■ **The task**:
All of the entries need to be printed again exactly; pictures are the only thing to omit.

Saved entries:
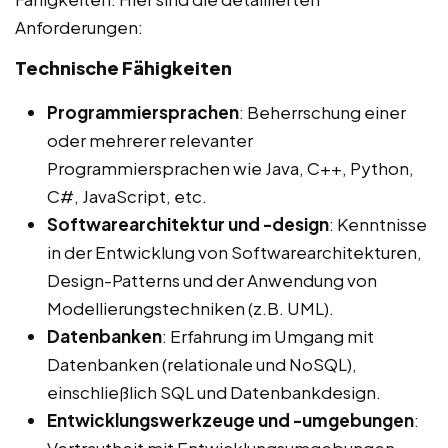
Anforderungen:
Technische Fähigkeiten
Programmiersprachen
: Beherrschung einer
oder mehrerer relevanter
Programmiersprachen wie Java, C++, Python,
C#, JavaScript, etc.
Softwarearchitektur und -design
: Kenntnisse
in der Entwicklung von Softwarearchitekturen,
Design-Patterns und der Anwendung von
Modellierungstechniken (z.B. UML).
Datenbanken
: Erfahrung im Umgang mit
Datenbanken (relationale und NoSQL),
einschließlich SQL und Datenbankdesign.
Entwicklungswerkzeuge und -umgebungen
:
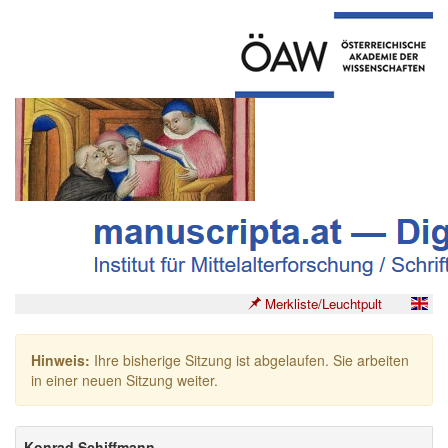
Merkliste/Leuchtpult
Hinweis:
Ihre bisherige Sitzung ist abgelaufen. Sie arbeiten
in einer neuen Sitzung weiter.
Konrad Schiffmann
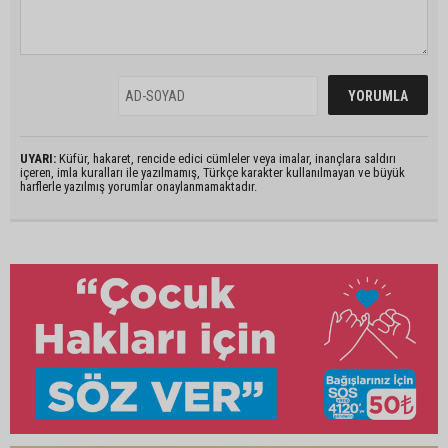
UYARI:
Küfür, hakaret, rencide edici cümleler veya imalar, inançlara saldırı
içeren, imla kuralları ile yazılmamış, Türkçe karakter kullanılmayan ve büyük
harflerle yazılmış yorumlar onaylanmamaktadır.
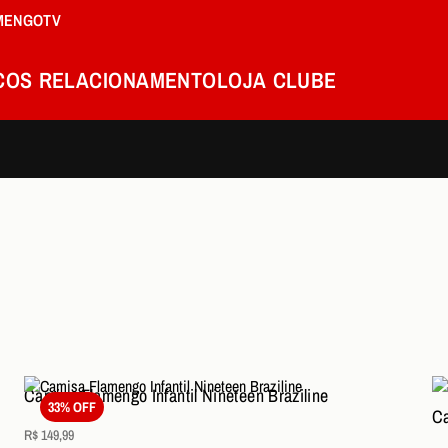
MENGOTV
COS
RELACIONAMENTO
LOJA
CLUBE
Camisa Flamengo Infantil Nineteen Braziline
33% OFF
Ca
R$ 149,99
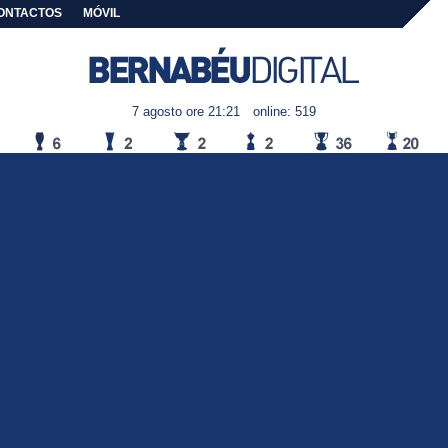
ONTACTOS
MÓVIL
7 agosto ore 21:21
online: 519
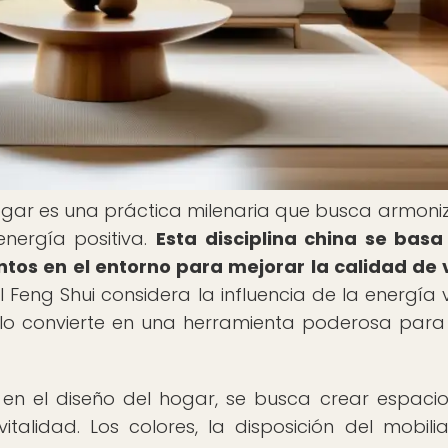
 hogar es una práctica milenaria que busca armoniz
energía positiva.
Esta disciplina china se basa
ntos en el entorno para mejorar la calidad de 
l Feng Shui considera la influencia de la energía v
que lo convierte en una herramienta poderosa para
ui en el diseño del hogar, se busca crear espaci
talidad. Los colores, la disposición del mobiliar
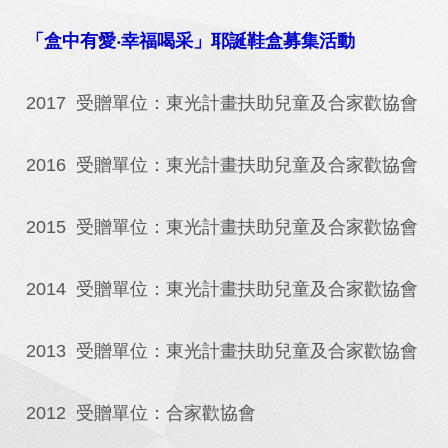
「盒中有愛‧幸福喝采」耶誕鞋盒募集活動
2017 受贈單位：東光計畫扶助兒童及合家歡協會
2016 受贈單位：東光計畫扶助兒童及合家歡協會
2015 受贈單位：東光計畫扶助兒童及合家歡協會
2014 受贈單位：東光計畫扶助兒童及合家歡協會
2013 受贈單位：東光計畫扶助兒童及合家歡協會
2012 受贈單位：合家歡協會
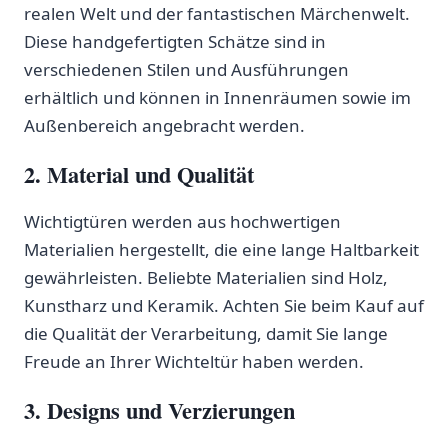
realen Welt ​und der⁣ fantastischen Märchenwelt.
Diese handgefertigten Schätze sind in
verschiedenen Stilen und Ausführungen
erhältlich und können in Innenräumen sowie im
Außenbereich angebracht werden.
2. Material und Qualität
Wichtigtüren werden aus hochwertigen
Materialien hergestellt, die eine lange Haltbarkeit
gewährleisten. Beliebte Materialien sind Holz,
Kunstharz und Keramik. Achten Sie beim Kauf auf
die Qualität der Verarbeitung, damit Sie lange‌
Freude an Ihrer ‍Wichteltür ‍haben werden.
3. Designs und Verzierungen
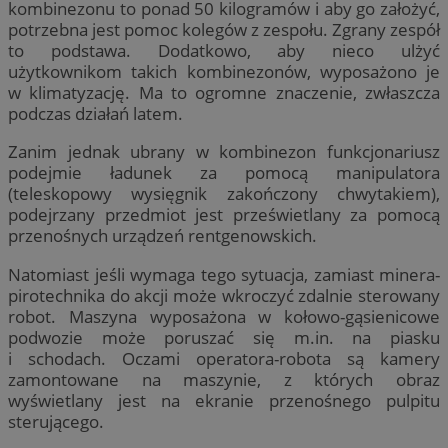
kombinezonu to ponad 50 kilogramów i aby go założyć,
potrzebna jest pomoc kolegów z zespołu. Zgrany zespół
to podstawa. Dodatkowo, aby nieco ulżyć
użytkownikom takich kombinezonów, wyposażono je
w klimatyzację. Ma to ogromne znaczenie, zwłaszcza
podczas działań latem.
Zanim jednak ubrany w kombinezon funkcjonariusz
podejmie ładunek za pomocą manipulatora
(teleskopowy wysięgnik zakończony chwytakiem),
podejrzany przedmiot jest prześwietlany za pomocą
przenośnych urządzeń rentgenowskich.
Natomiast jeśli wymaga tego sytuacja, zamiast minera-
pirotechnika do akcji może wkroczyć zdalnie sterowany
robot. Maszyna wyposażona w kołowo-gąsienicowe
podwozie może poruszać się m.in. na piasku
i schodach. Oczami operatora-robota są kamery
zamontowane na maszynie, z których obraz
wyświetlany jest na ekranie przenośnego pulpitu
sterującego.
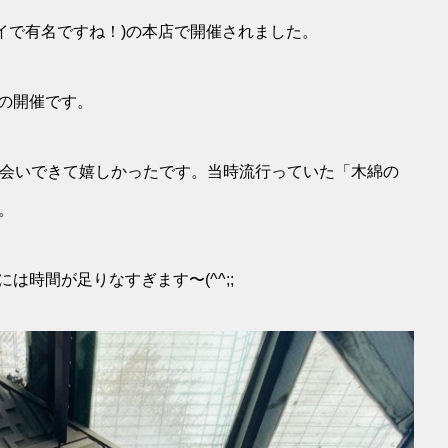
イで有名ですね！)の本店で開催されました。
の開催です。
お会いできて嬉しかったです。当時流行っていた「木綿の
。
は時間が足りなすぎます〜(^^;;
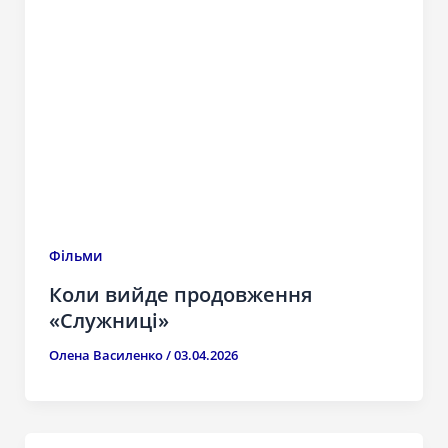
Фільми
Коли вийде продовження
«Служниці»
Олена Василенко
/
03.04.2026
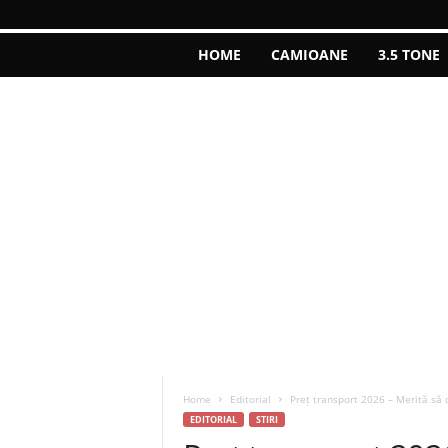
HOME
CAMIOANE
3.5 TONE
Home
Editorial
Preț transport 2026 – Merită să 
EDITORIAL
STIRI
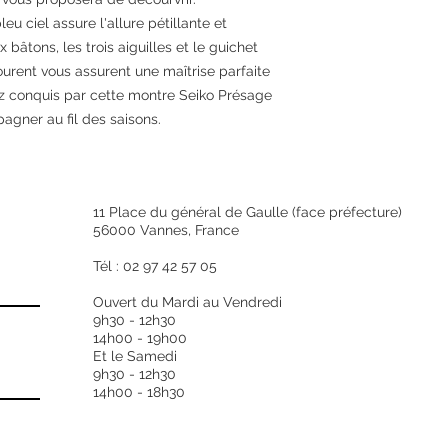
eu ciel assure l'allure pétillante et
x bâtons, les trois aiguilles et le guichet
ourent vous assurent une maîtrise parfaite
z conquis par cette montre Seiko Présage
agner au fil des saisons.
11 Place du général de Gaulle (face préfecture)
56000 Vannes, France
Tél : 02 97 42 57 05
Ouvert du Mardi au Vendredi
9h30 - 12h30
14h00 - 19h00
Et le Samedi
9h30 - 12h30
14h00 - 18h30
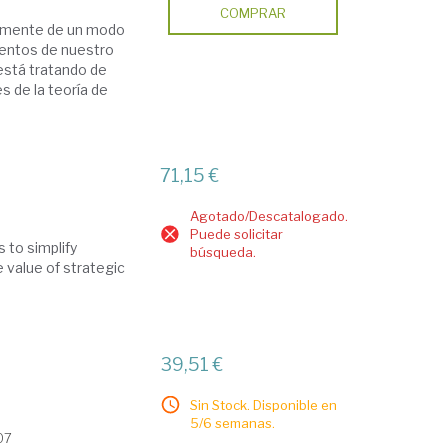
COMPRAR
icamente de un modo
ientos de nuestro
está tratando de
 de la teoría de
71,15 €
Agotado/Descatalogado.
Puede solicitar
 to simplify
búsqueda.
 value of strategic
39,51 €
Sin Stock. Disponible en
5/6 semanas.
07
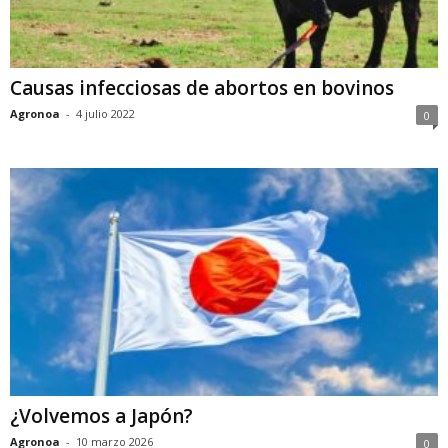
Causas infecciosas de abortos en bovinos
Agronoa
-
4 julio 2022
0
¿Volvemos a Japón?
Agronoa
-
10 marzo 2026
0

■ **Answer below**:
Anforderungen:
Technische Fähigkeiten
Programmiersprachen
: Beherrschung einer
oder mehrerer relevanter
Programmiersprachen wie Java, C++, Python,
C#, JavaScript, etc.
Softwarearchitektur und -design
: Kenntnisse
in der Entwicklung von Softwarearchitekturen,
Design-Patterns und der Anwendung von
Modellierungstechniken (z.B. UML).
Datenbanken
: Erfahrung im Umgang mit
Datenbanken (relationale und NoSQL),
einschließlich SQL und Datenbankdesign.
Entwicklungswerkzeuge und -umgebungen
:
Merkliste/Leuchtpult
Hinweis:
Ihre bisherige Sitzung ist abgelaufen. Sie arbeiten
in einer neuen Sitzung weiter.
Konrad Schiffmann
UYARI:
Küfür, hakaret, rencide edici cümleler veya imalar, inançlara saldırı
içeren, imla kuralları ile yazılmamış, Türkçe karakter kullanılmayan ve büyük
harflerle yazılmış yorumlar onaylanmamaktadır.
MENGOTV
COS
RELACIONAMENTO
LOJA
CLUBE
Camisa Flamengo Infantil Nineteen Braziline
33% OFF
Ca
R$ 149,99
ONTACTOS
MÓVIL
7 agosto ore 21:21
online: 519
 hogar es una práctica milenaria que busca armoniz
energía positiva.
Esta disciplina china se basa
ntos en el entorno para mejorar la calidad de 
l Feng Shui considera la influencia de la energía v
que lo convierte en una herramienta poderosa para
ui en el diseño del hogar, se busca crear espaci
talidad. Los colores, la disposición del mobiliar
「盒中有愛‧幸福喝采」耶誕鞋盒募集活動
2017 受贈單位：東光計畫扶助兒童及合家歡協會
2016 受贈單位：東光計畫扶助兒童及合家歡協會
2015 受贈單位：東光計畫扶助兒童及合家歡協會
2014 受贈單位：東光計畫扶助兒童及合家歡協會
2013 受贈單位：東光計畫扶助兒童及合家歡協會
2012 受贈單位：合家歡協會
realen Welt ​und der⁣ fantastischen Märchenwelt.
Diese handgefertigten Schätze sind in
verschiedenen Stilen und Ausführungen
erhältlich und können in Innenräumen sowie im
Außenbereich angebracht werden.
2. Material und Qualität
Wichtigtüren werden aus hochwertigen
Materialien hergestellt, die eine lange Haltbarkeit
gewährleisten. Beliebte Materialien sind Holz,
Kunstharz und Keramik. Achten Sie beim Kauf auf
die Qualität der Verarbeitung, damit Sie lange‌
Freude an Ihrer ‍Wichteltür ‍haben werden.
3. Designs und Verzierungen
kombinezonu to ponad 50 kilogramów i aby go założyć,
potrzebna jest pomoc kolegów z zespołu. Zgrany zespół
to podstawa. Dodatkowo, aby nieco ulżyć
użytkownikom takich kombinezonów, wyposażono je
w klimatyzację. Ma to ogromne znaczenie, zwłaszcza
podczas działań latem.
Zanim jednak ubrany w kombinezon funkcjonariusz
podejmie ładunek za pomocą manipulatora
(teleskopowy wysięgnik zakończony chwytakiem),
podejrzany przedmiot jest prześwietlany za pomocą
przenośnych urządzeń rentgenowskich.
Natomiast jeśli wymaga tego sytuacja, zamiast minera-
pirotechnika do akcji może wkroczyć zdalnie sterowany
robot. Maszyna wyposażona w kołowo-gąsienicowe
podwozie może poruszać się m.in. na piasku
i schodach. Oczami operatora-robota są kamery
zamontowane na maszynie, z których obraz
wyświetlany jest na ekranie przenośnego pulpitu
sterującego.
イで有名ですね！)の本店で開催されました。
の開催です。
お会いできて嬉しかったです。当時流行っていた「木綿の
。
は時間が足りなすぎます〜(^^;;
Фільми
Коли вийде продовження
«Служниці»
Олена Василенко
/
03.04.2026
HOME
CAMIOANE
3.5 TONE
Home
Editorial
Preț transport 2026 – Merită să 
EDITORIAL
STIRI
eu ciel assure l'allure pétillante et
x bâtons, les trois aiguilles et le guichet
ourent vous assurent une maîtrise parfaite
z conquis par cette montre Seiko Présage
agner au fil des saisons.
11 Place du général de Gaulle (face préfecture)
56000 Vannes, France
Tél : 02 97 42 57 05
Ouvert du Mardi au Vendredi
9h30 - 12h30
14h00 - 19h00
Et le Samedi
9h30 - 12h30
14h00 - 18h30
COMPRAR
icamente de un modo
ientos de nuestro
está tratando de
 de la teoría de
71,15 €
Agotado/Descatalogado.
Puede solicitar
 to simplify
búsqueda.
 value of strategic
39,51 €
Sin Stock. Disponible en
5/6 semanas.
07
Causas infecciosas de abortos en bovinos
Agronoa
-
4 julio 2022
0
¿Volvemos a Japón?
Agronoa
-
10 marzo 2026
0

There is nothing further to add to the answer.